Les 10 Légendes structurantes d’Israël
1. Au XIXe siècle, avant l’arrivée des Juifs européens, la Palestine n’était pas incultivée. 2. Les immigrants juifs ne descendaient que très partiellement des Hébreux de l’époque romaine. 3. Sionisme et judaïsme ne sont pas des notions équivalentes. Tous les Juifs, et notamment les orthodoxes, ne sont pas sionistes. 4. Le sionisme est bien une forme de colonialisme. 5. L’exode des Palestiniens pendant la guerre de 1948 fut principalement causé par les exactions israéliennes. 6. La guerre de 1967 fut largement anticipée, voire souhaitée, par les dirigeants israéliens. 7. L’Etat juif qui impose une forme d’apartheid aux Palestiniens n’est pas démocratique. 8. Le pseudo-« processus de paix » engagé à Oslo en 1993 ne pouvait pas aboutir. 9. La résistance du Hamas à Gaza n’est pas condamnable en elle-même. 10. La solution, dite à 2 Etats, est impraticable et malhonnête.
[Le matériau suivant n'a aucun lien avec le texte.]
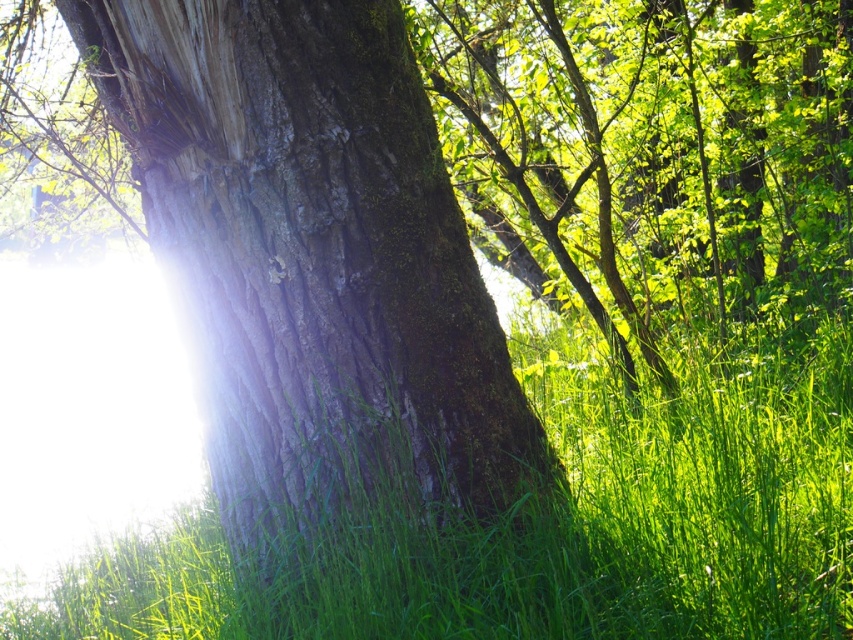 Question: Is smooth bark tree trunk at center to the right of green grass at center from the viewer's perspective?

Choices:
 (A) yes
 (B) no

Answer: (B)

Question: Does smooth bark tree trunk at center appear over green grass at center?

Choices:
 (A) yes
 (B) no

Answer: (A)

Question: Can you confirm if smooth bark tree trunk at center is bigger than green grass at center?

Choices:
 (A) no
 (B) yes

Answer: (A)

Question: Which object appears farthest from the camera in this image?

Choices:
 (A) green grass at center
 (B) smooth bark tree trunk at center

Answer: (B) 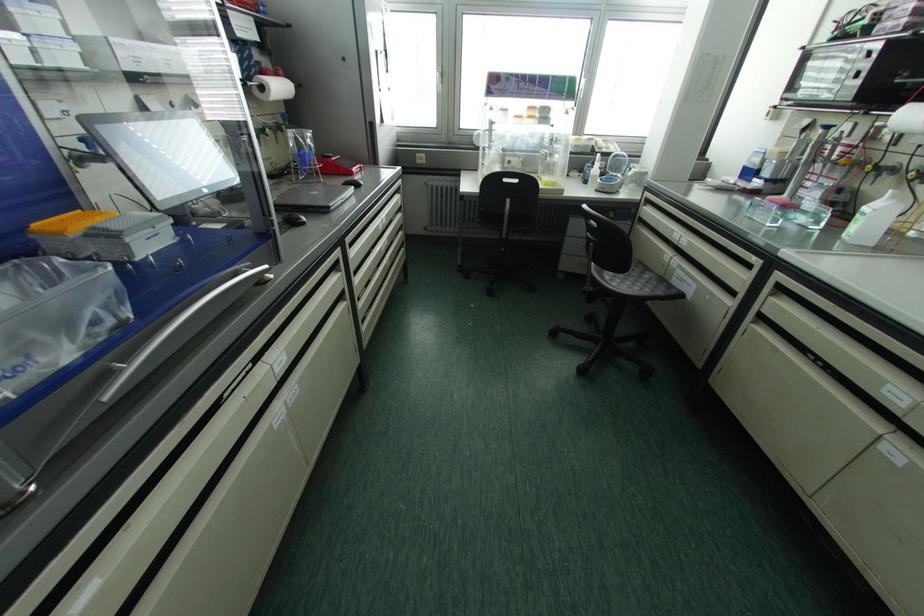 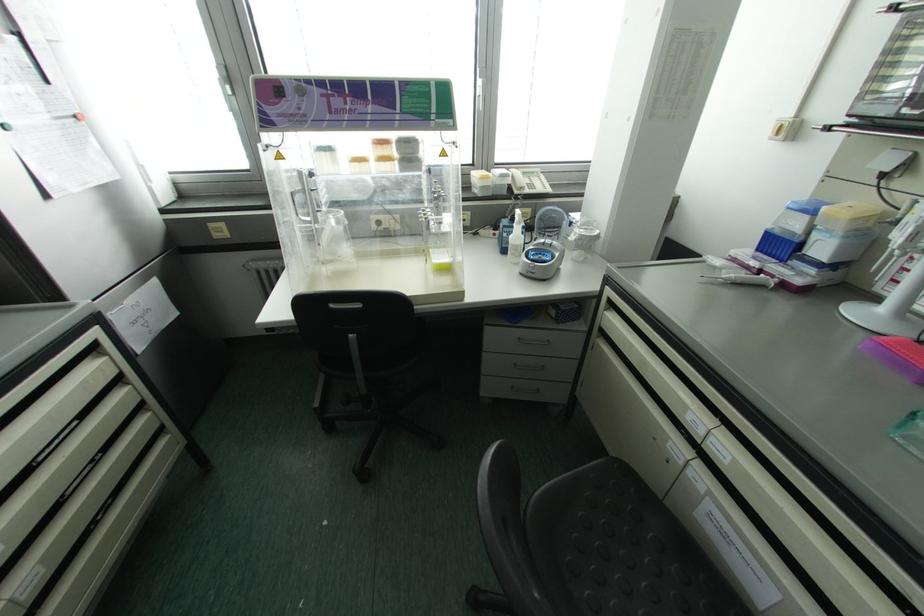 The point at (604, 190) is marked in the first image. Where is the corresponding point in the second image?

(536, 275) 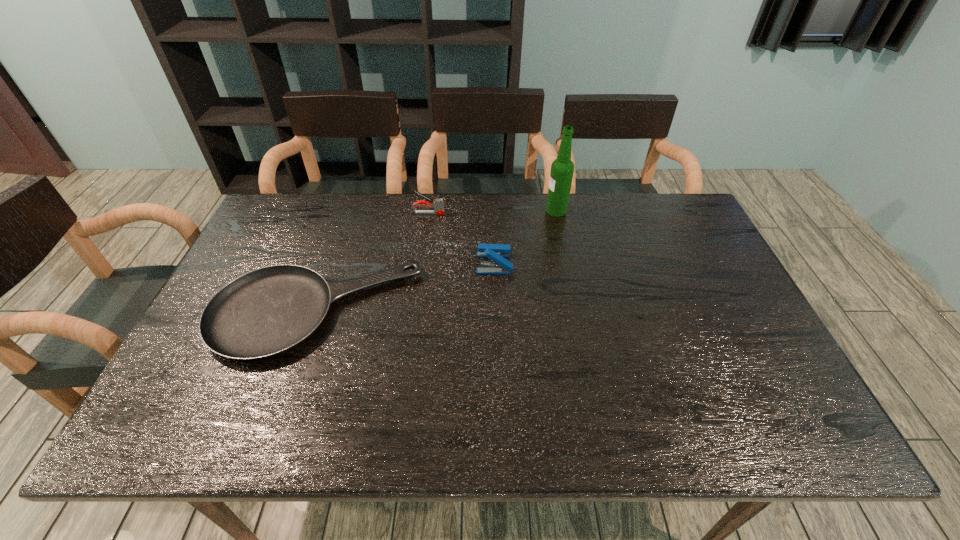 Find the location of a particular element. This screenshot has height=540, width=960. beer bottle is located at coordinates (562, 169).

Find the location of a particular element. the tallest object is located at coordinates (562, 169).

You are a GUI agent. You are given a task and a screenshot of the screen. Output one action in this format:
    pyautogui.click(x=<x>, y=<y>)
    Task: Click on the left stapler
    The image size is (960, 540).
    Given the screenshot: What is the action you would take?
    pyautogui.click(x=438, y=205)

Locate an element on the screen. The height and width of the screenshot is (540, 960). the second object from right to left is located at coordinates (496, 252).

The image size is (960, 540). What are the coordinates of `the nearer stapler` in the screenshot? It's located at (496, 252).

Find the location of a particular element. frying pan is located at coordinates (265, 312).

Locate an element on the screen. free space located 0.340m on the label of the rightmost object is located at coordinates (444, 210).

What are the coordinates of `blank space located on the label of the rightmost object` in the screenshot? It's located at [426, 210].

Where is `free space located 0.110m on the label of the rightmost object`? The width and height of the screenshot is (960, 540). free space located 0.110m on the label of the rightmost object is located at coordinates (513, 210).

Image resolution: width=960 pixels, height=540 pixels. Identify the location of vacant point located on the handle side of the farther stapler. (550, 213). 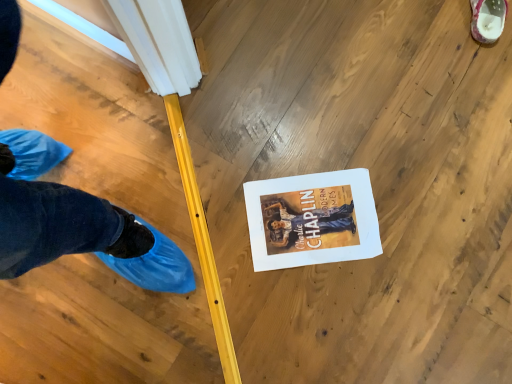 Where is `vacant area on the back side of white paper at center`? The height and width of the screenshot is (384, 512). vacant area on the back side of white paper at center is located at coordinates (307, 127). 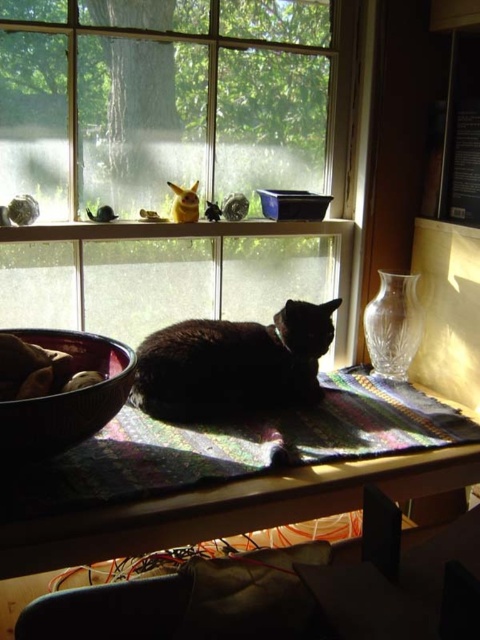 Question: Which point is closer to the camera taking this photo?

Choices:
 (A) (100, 497)
 (B) (38, 406)
 (C) (199, 348)
 (D) (272, 131)

Answer: (B)

Question: Is multicolored woven mat at center further to the viewer compared to brown matte bowl at lower left?

Choices:
 (A) no
 (B) yes

Answer: (B)

Question: Among these points, which one is nearest to the camera?

Choices:
 (A) (358, 426)
 (B) (325, 337)

Answer: (A)

Question: Which object is positioned closest to the multicolored woven mat at center?

Choices:
 (A) black fur cat at center
 (B) brown matte bowl at lower left

Answer: (A)

Question: Does black fur cat at center appear under brown matte bowl at lower left?

Choices:
 (A) no
 (B) yes

Answer: (A)

Question: Can you confirm if multicolored woven mat at center is bigger than brown matte bowl at lower left?

Choices:
 (A) yes
 (B) no

Answer: (A) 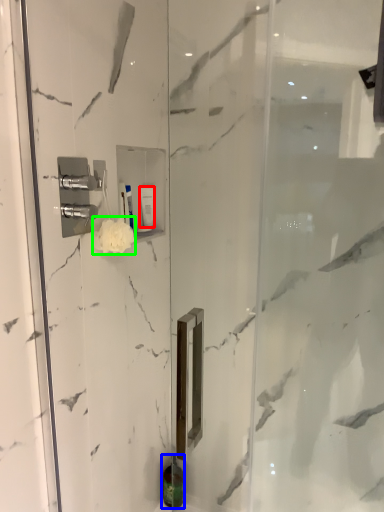 Question: Based on their relative distances, which object is farther from toiletry (highlighted by a red box)? Choose from toiletry (highlighted by a blue box) and flower (highlighted by a green box).

Choices:
 (A) toiletry
 (B) flower

Answer: (A) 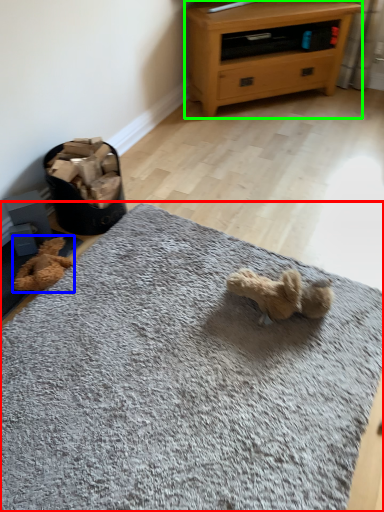 Question: Based on their relative distances, which object is nearer to mat (highlighted by a red box)? Choose from teddy (highlighted by a blue box) and chest of drawers (highlighted by a green box).

Choices:
 (A) teddy
 (B) chest of drawers

Answer: (A) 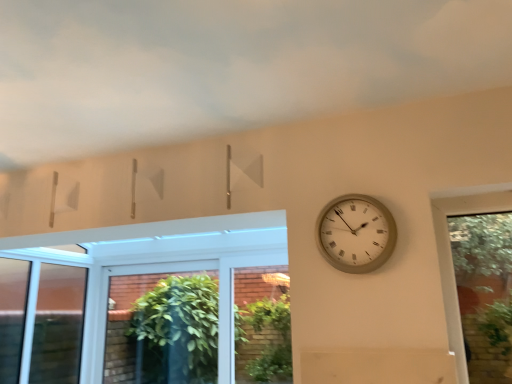 Question: Is beige textured clock at right facing towards cloudy sky at upper center?

Choices:
 (A) yes
 (B) no

Answer: (B)

Question: Can you confirm if beige textured clock at right is shorter than cloudy sky at upper center?

Choices:
 (A) yes
 (B) no

Answer: (B)

Question: Considering the relative sizes of beige textured clock at right and cloudy sky at upper center in the image provided, is beige textured clock at right thinner than cloudy sky at upper center?

Choices:
 (A) yes
 (B) no

Answer: (A)

Question: Does beige textured clock at right appear on the right side of cloudy sky at upper center?

Choices:
 (A) no
 (B) yes

Answer: (B)

Question: Does beige textured clock at right have a larger size compared to cloudy sky at upper center?

Choices:
 (A) no
 (B) yes

Answer: (A)

Question: From a real-world perspective, is green leafy plant at lower center positioned above or below cloudy sky at upper center?

Choices:
 (A) below
 (B) above

Answer: (A)

Question: Is point (256, 340) positioned closer to the camera than point (283, 114)?

Choices:
 (A) closer
 (B) farther

Answer: (B)

Question: Considering the positions of green leafy plant at lower center and cloudy sky at upper center in the image, is green leafy plant at lower center taller or shorter than cloudy sky at upper center?

Choices:
 (A) tall
 (B) short

Answer: (A)

Question: Which is correct: green leafy plant at lower center is inside cloudy sky at upper center, or outside of it?

Choices:
 (A) inside
 (B) outside

Answer: (B)

Question: Would you say green leafy plant at lower center is to the left or to the right of beige textured clock at right in the picture?

Choices:
 (A) right
 (B) left

Answer: (B)

Question: Would you say green leafy plant at lower center is inside or outside beige textured clock at right?

Choices:
 (A) inside
 (B) outside

Answer: (B)

Question: Is green leafy plant at lower center taller or shorter than beige textured clock at right?

Choices:
 (A) tall
 (B) short

Answer: (A)

Question: From the image's perspective, is green leafy plant at lower center positioned above or below beige textured clock at right?

Choices:
 (A) below
 (B) above

Answer: (A)

Question: Is cloudy sky at upper center spatially inside beige textured clock at right, or outside of it?

Choices:
 (A) inside
 (B) outside

Answer: (B)

Question: Considering the positions of cloudy sky at upper center and beige textured clock at right in the image, is cloudy sky at upper center taller or shorter than beige textured clock at right?

Choices:
 (A) tall
 (B) short

Answer: (B) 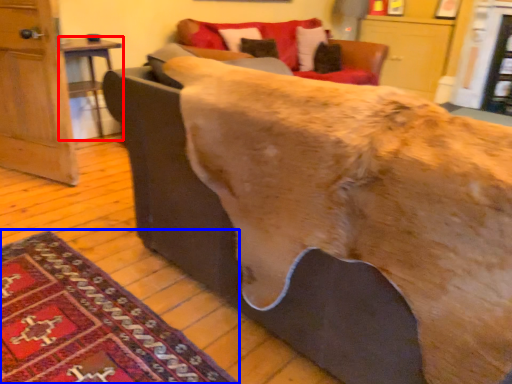 Question: Which of the following is the closest to the observer, table (highlighted by a red box) or mat (highlighted by a blue box)?

Choices:
 (A) table
 (B) mat

Answer: (B) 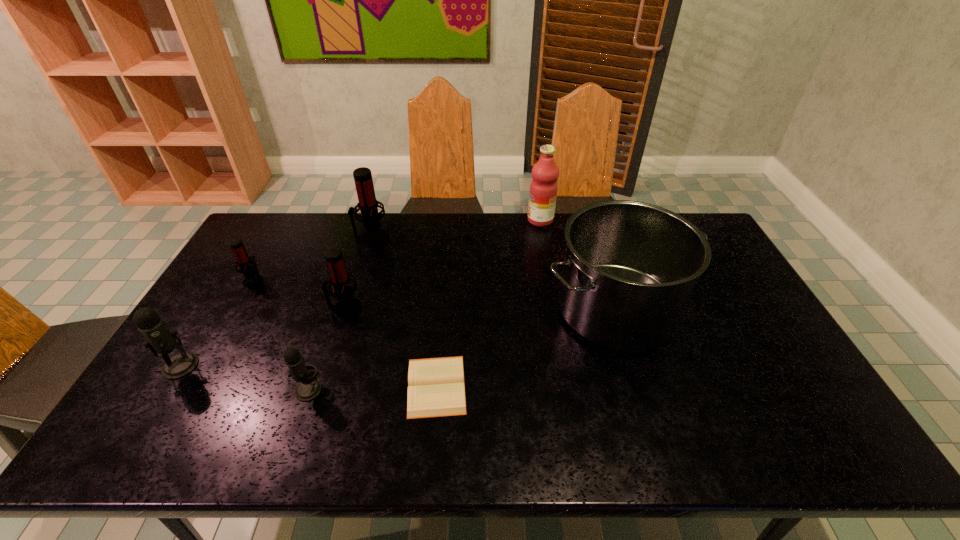 Locate an element on the screen. This screenshot has width=960, height=540. object that stands as the fourth closest to the second biggest red microphone is located at coordinates (374, 236).

Locate an element on the screen. The height and width of the screenshot is (540, 960). object that can be found as the fifth closest to the farthest object is located at coordinates (309, 388).

Identify which microphone is the fourth nearest to the bigger black microphone. Please provide its 2D coordinates. Your answer should be formatted as a tuple, i.e. [(x, y)], where the tuple contains the x and y coordinates of a point satisfying the conditions above.

[(374, 236)]

Where is `microphone that stands as the second closest to the seventh nearest object`? microphone that stands as the second closest to the seventh nearest object is located at coordinates (248, 268).

Choose which red microphone is the second nearest neighbor to the pink fruit juice. Please provide its 2D coordinates. Your answer should be formatted as a tuple, i.e. [(x, y)], where the tuple contains the x and y coordinates of a point satisfying the conditions above.

[(347, 306)]

Identify which red microphone is the second nearest to the saucepan. Please provide its 2D coordinates. Your answer should be formatted as a tuple, i.e. [(x, y)], where the tuple contains the x and y coordinates of a point satisfying the conditions above.

[(347, 306)]

Find the location of a particular element. The width and height of the screenshot is (960, 540). free region that satisfies the following two spatial constraints: 1. on the back side of the smaller black microphone; 2. on the right side of the saucepan is located at coordinates [335, 309].

This screenshot has height=540, width=960. Find the location of `free space that satisfies the following two spatial constraints: 1. on the label of the pink fruit juice; 2. on the front side of the farthest red microphone`. free space that satisfies the following two spatial constraints: 1. on the label of the pink fruit juice; 2. on the front side of the farthest red microphone is located at coordinates (543, 238). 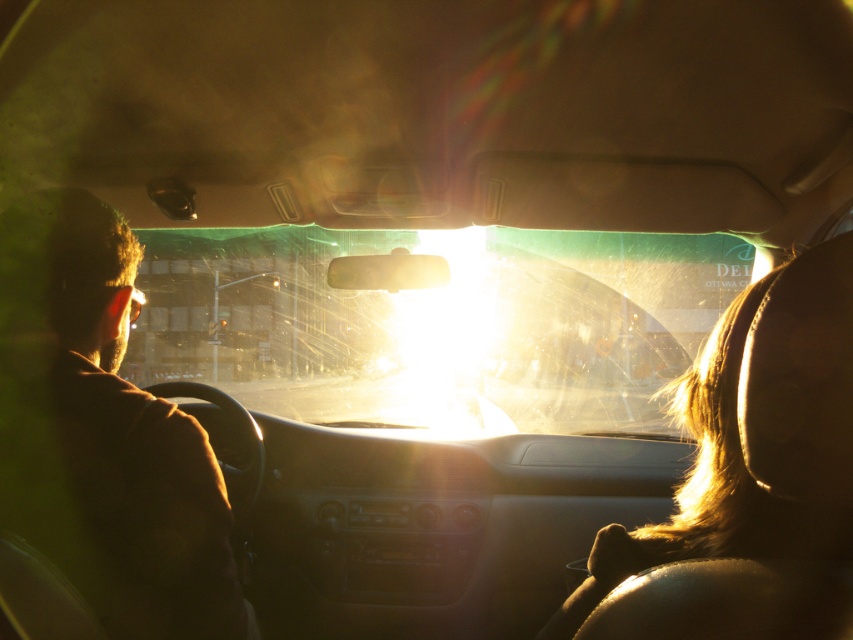 Question: Which point is closer to the camera?

Choices:
 (A) brown fuzzy jacket at left
 (B) blonde hair at right
 (C) transparent glass windshield at center

Answer: (B)

Question: Observing the image, what is the correct spatial positioning of transparent glass windshield at center in reference to blonde hair at right?

Choices:
 (A) left
 (B) right

Answer: (A)

Question: Is transparent glass windshield at center thinner than brown fuzzy jacket at left?

Choices:
 (A) no
 (B) yes

Answer: (A)

Question: Which of the following is the closest to the observer?

Choices:
 (A) brown fuzzy jacket at left
 (B) blonde hair at right

Answer: (B)

Question: Is transparent glass windshield at center below brown fuzzy jacket at left?

Choices:
 (A) no
 (B) yes

Answer: (A)

Question: Which of the following is the closest to the observer?

Choices:
 (A) (810, 394)
 (B) (682, 314)

Answer: (A) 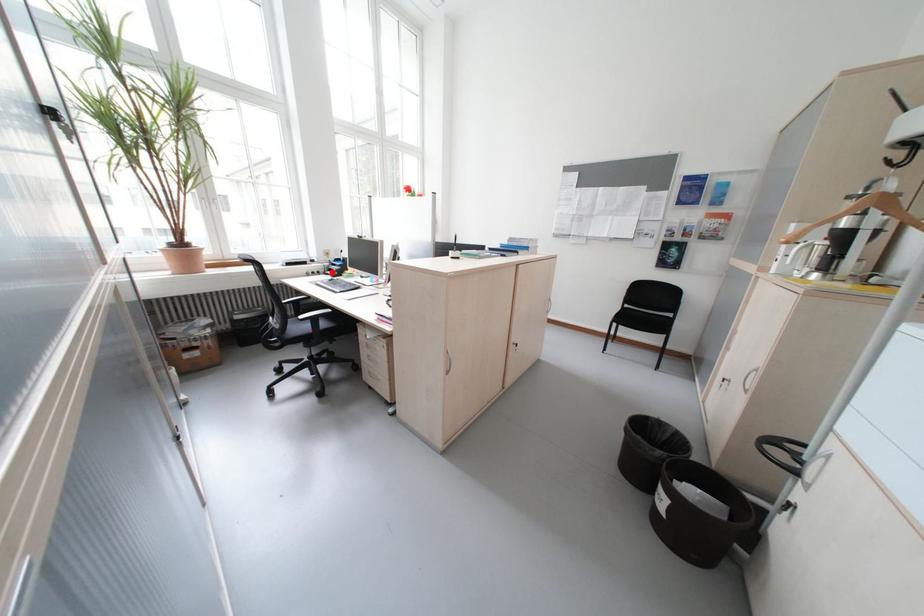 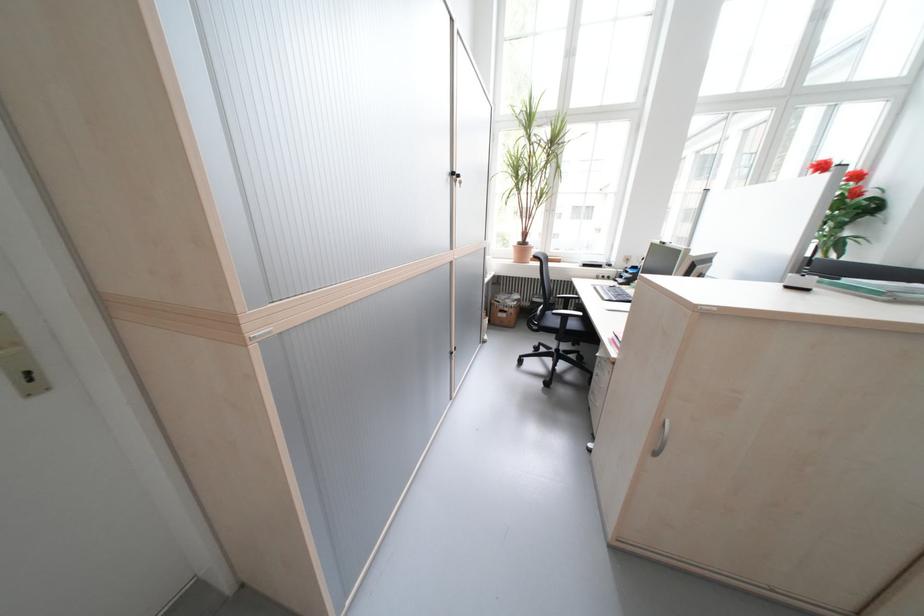 In the second image, find the point that corresponds to the highlighted location in the first image.

(623, 278) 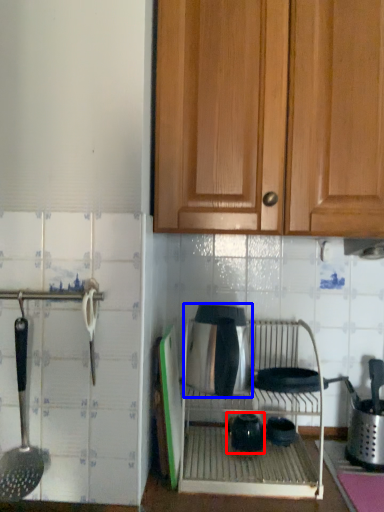 Question: Which object appears farthest to the camera in this image, tea pot (highlighted by a red box) or appliance (highlighted by a blue box)?

Choices:
 (A) tea pot
 (B) appliance

Answer: (A) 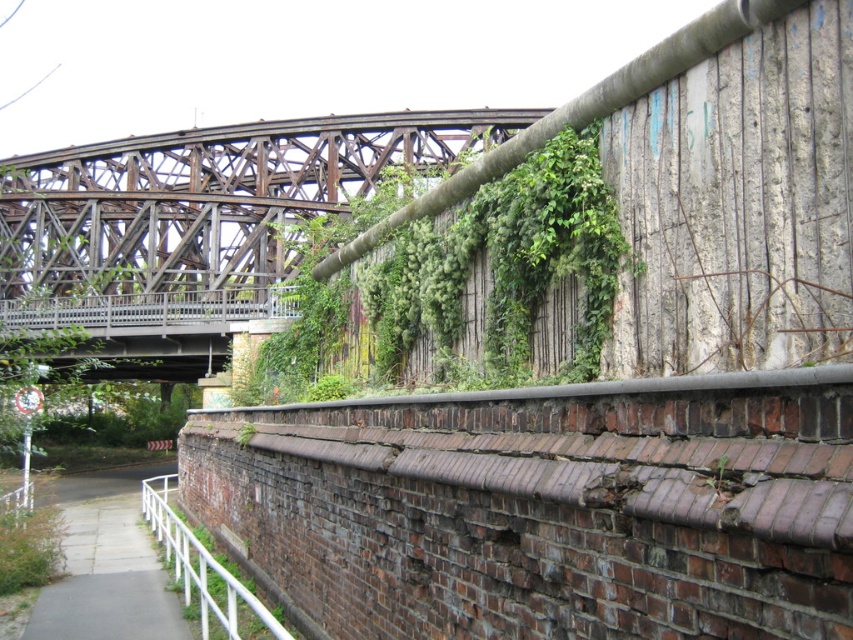 Can you confirm if gray concrete sidewalk at lower left is positioned to the right of white metal rail at lower left?

No, gray concrete sidewalk at lower left is not to the right of white metal rail at lower left.

Which of these two, gray concrete sidewalk at lower left or white metal rail at lower left, stands taller?

white metal rail at lower left

You are a GUI agent. You are given a task and a screenshot of the screen. Output one action in this format:
    pyautogui.click(x=<x>, y=<y>)
    Task: Click on the gray concrete sidewalk at lower left
    
    Given the screenshot: What is the action you would take?
    pyautogui.click(x=105, y=566)

Where is `gray concrete sidewalk at lower left`? This screenshot has height=640, width=853. gray concrete sidewalk at lower left is located at coordinates (x=105, y=566). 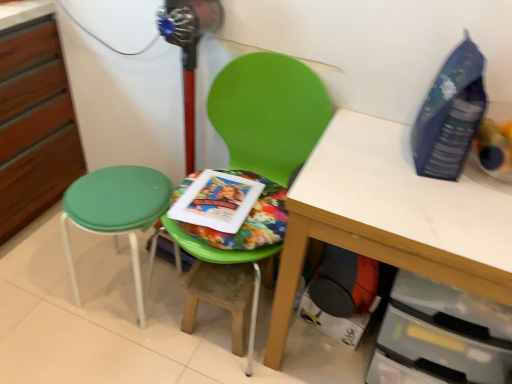 Where is `free space in front of wooden step stool at center`? This screenshot has width=512, height=384. free space in front of wooden step stool at center is located at coordinates (211, 365).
Ancien du Parti communiste israélien, Ilian Pappe a dû s’exiler en Angleterre où il enseigne à l’Université d’Exeter depuis 2006. Il soutient le mouvement BDS, participe au Tribunal Russell et est l’auteur de plusieurs ouvrages sur ce conflit qui empoisonne le Moyen-Orient depuis des décennies.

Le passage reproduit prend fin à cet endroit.